Никулае Замфир смотрит на свою винтовку с заляпанным грязью затвором.
— А разве наши еще на что-нибудь годны? Да мало ли их здесь побросали? Вон, глядите…
— Посмотри-ка осторожненько, не идут они за нами? Замфир высовывает голову и говорит не то с удивлением, не то с покорностью:
— Идут, господин младший лейтенант, идут. Давайте выпустим несколько залпов, чтобы их подивить, да побежим.
Я снимаю перчатки, измазанные грязью, беру чью-то винтовку. Замфир делает то же, еще двое поднимаются за нами.
— Стреляйте не целясь, быстро...
При звуке наших выстрелов те, шедшие беспечно, как па прогулку, кидаются на землю.
— Не понимаю, чего они тянут?.. Их так много, давно уже могли бы добежать и взять нас тепленькими, — говорит один солдат.
— Немец человек расчетливый, — объясняет Замфир. — Зачем ему терять людей, если он может взять нас струментом?
Артиллерия внезапно открывает огонь, захлебываясь отчаянной злобой...
Снова яд страха у нас в крови. И ведь мы знали, что ничего не кончилось, но возобновившийся огонь кажется неожиданным. И вдруг вздрагиваю: дурная примета. И выбрасываю пачку писем... Мне кажется, есть какая-то связь между этими украденными письмами и неуловимой игрой случайности, посылающей снаряд на полметра левее или правее. Бросаю и фотоаппарат, но прорезиненный плащ все же оставляю... так ужасно я боюсь холода.
Снаряды, падающие в болото, снова покрывают наши лица грязью, другие, то приближаясь, то удаляясь, нащупывают край оврага. Каждый взрыв оглушает нас ужасным .металлическим скрежетом, словно жестяные вагоны грохаются на асфальт откуда-то сверху, словно огромный молот забивает нам в уши железные колья.
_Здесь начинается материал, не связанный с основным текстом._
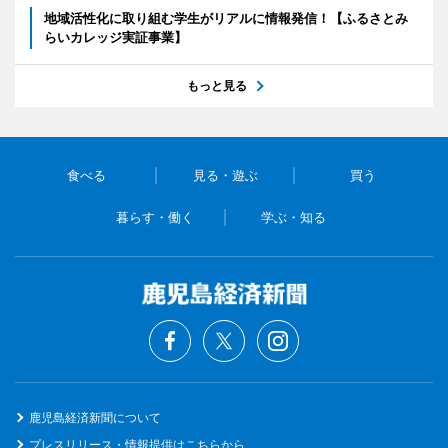
地域活性化に取り組む学生がリアルに情報発信！【ふるさとみ
らいカレッジ実証事業】
もっと見る
食べる
見る・遊ぶ
買う
暮らす・働く
学ぶ・知る
鹿児島経済新聞について
プレスリリース・情報提供はこちらから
Взрыв снаряда — как крушение поезда. Кто .мог бы перенести шестьсот-семьсот крушений за один-единственный день?
Снаряд попал в кромку обрыва... Мне кажется, что двое моих солдат, стоявших поблизости, задеты осколками, но не .могу в этом убедиться, потому что глаза мои вдруг сами собой закрываются и тело выгибается в эпилептической конвульсии.
— Послушай, Думитре, брось ты этот плащ, «чтоб было легче бежать»! — и я кидаюсь вперед, потому что у меня такое ощущение, словно мы стоим в могиле. Начинается безнадежная гонка по руслу ручья, напоминающая отчаянное бегство конного адъютанта. Метрах в двухстах — новый обрывистый изгиб. Мы добегаем до него трое, потому что от остальных нас отделили взмывающие в воздух, огромные, как башни, фонтаны земли и дыма.
Здесь мы находим восемь или девять человек из моего взвода, ожидающих подходящего момента, чтобы бежать дальше.
Сзади мчатся еще двое из тех, что были со мной. Подбегая, они не ложатся, они плюхаются на землю и только потом внимательно оглядываются.